For Sample A, read the passage. Then read the questions below the passage. Find the answer. Circle the letter that goes with the answer you choose for Sample A and then stop.

For Sample A, you should have circled D. D goes with the answer “oranges.” From the passage, you know that Barry sold oranges in the winter. If you did not circle D, erase the circle you made and circle the correct answer.

Now you are going to do some more items by yourself. Remember to read all the directions carefully. When you see the words go on at the bottom of the page, go right on to the next page. When you come to the stop sign, you have finished this test. When you finish you may check your answers. Then sit quietly until the other students have finished. You will have 20 minutes to do this test. Are there any questions?

 

* Italic print indicates a word change from the published version.


Appendix B

Full text of direction for administration of Form A and Form B with the read aloud accommodation.

Open your book to test 2, Comprehension, beginning on page 7.

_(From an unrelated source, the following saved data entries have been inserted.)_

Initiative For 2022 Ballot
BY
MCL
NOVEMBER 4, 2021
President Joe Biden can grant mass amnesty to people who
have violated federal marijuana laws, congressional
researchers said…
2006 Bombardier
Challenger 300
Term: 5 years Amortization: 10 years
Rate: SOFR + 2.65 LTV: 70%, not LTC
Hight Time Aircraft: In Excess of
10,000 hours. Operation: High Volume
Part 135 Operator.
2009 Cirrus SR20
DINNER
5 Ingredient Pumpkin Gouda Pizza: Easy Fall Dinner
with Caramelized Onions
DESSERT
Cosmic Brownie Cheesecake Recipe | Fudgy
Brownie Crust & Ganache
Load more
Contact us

This test is about understanding what you read. When you mark an answer, circle the letter* that goes with the answer you choose. If you want to change an answer, erase the circle you made and make a new circle. We will do one sample item. When you start working on the test, be sure to read the directions in your test book for each set of items. Find the sample item, Sample A.

For Sample A, you will hear the reader read all the words on the page. Please read along to yourself then find the answer.** Circle the letter that goes with the answer you choose for Sample A and then stop.

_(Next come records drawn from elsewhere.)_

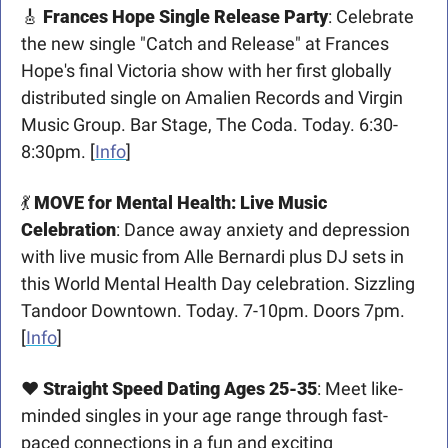
🎸
Frances Hope Single Release Party
: Celebrate 
the new single "Catch and Release" at Frances 
Hope's final Victoria show with her first globally 
distributed single on Amalien Records and Virgin 
Music Group. Bar Stage, The Coda. Today. 6:30-
8:30pm. [
Info
]
💃
MOVE for Mental Health: Live Music 
Celebration
: Dance away anxiety and depression 
with live music from Alle Bernardi plus DJ sets in 
this World Mental Health Day celebration. Sizzling 
Tandoor Downtown. Today. 7-10pm. Doors 7pm. 
[
Info
]
❤️ 
Straight Speed Dating Ages 25-35
: Meet like-
minded singles in your age range through fast-
paced connections in a fun and exciting 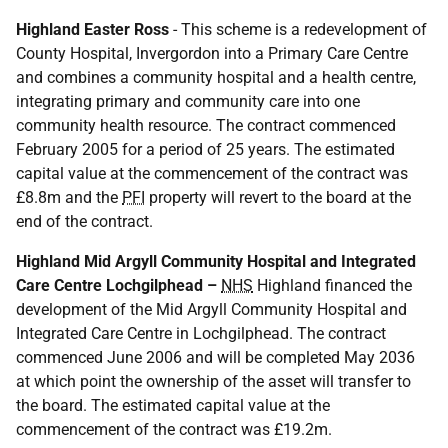
Highland Easter Ross
- This scheme is a redevelopment of
County Hospital, Invergordon into a Primary Care Centre
and combines a community hospital and a health centre,
integrating primary and community care into one
community health resource. The contract commenced
February 2005 for a period of 25 years. The estimated
capital value at the commencement of the contract was
£8.8m and the
PFI
property will revert to the board at the
end of the contract.
Highland Mid Argyll Community Hospital and Integrated
Care Centre Lochgilphead –
NHS
Highland financed the
development of the Mid Argyll Community Hospital and
Integrated Care Centre in Lochgilphead. The contract
commenced June 2006 and will be completed May 2036
at which point the ownership of the asset will transfer to
the board. The estimated capital value at the
commencement of the contract was £19.2m.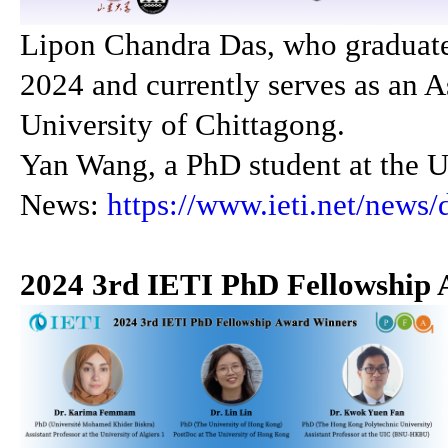
Lipon Chandra Das, who graduate
2024 and currently serves as an As
University of Chittagong.
Yan Wang, a PhD student at the U
News:
https://www.ieti.net/news/
2024 3rd IETI PhD Fellowship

For Sample A, you should have circled D. D goes with the answer “oranges.” From the passage, you know that Barry sold oranges in the winter. If you did not circle D, erase the circle you made and circle the correct answer.

Now you are going to do some more items by yourself. Read along to yourself as the reader reads the words on the page. I will stop the tape between items to allow you to circle your answer. When you finish marking your answer, please wait until the next item is read, or wait until directions are given before moving on. Are there any questions?

 

* Italic print indicates a word change from the published version.

** Underlined print indicates changes specific to the accommodation condition.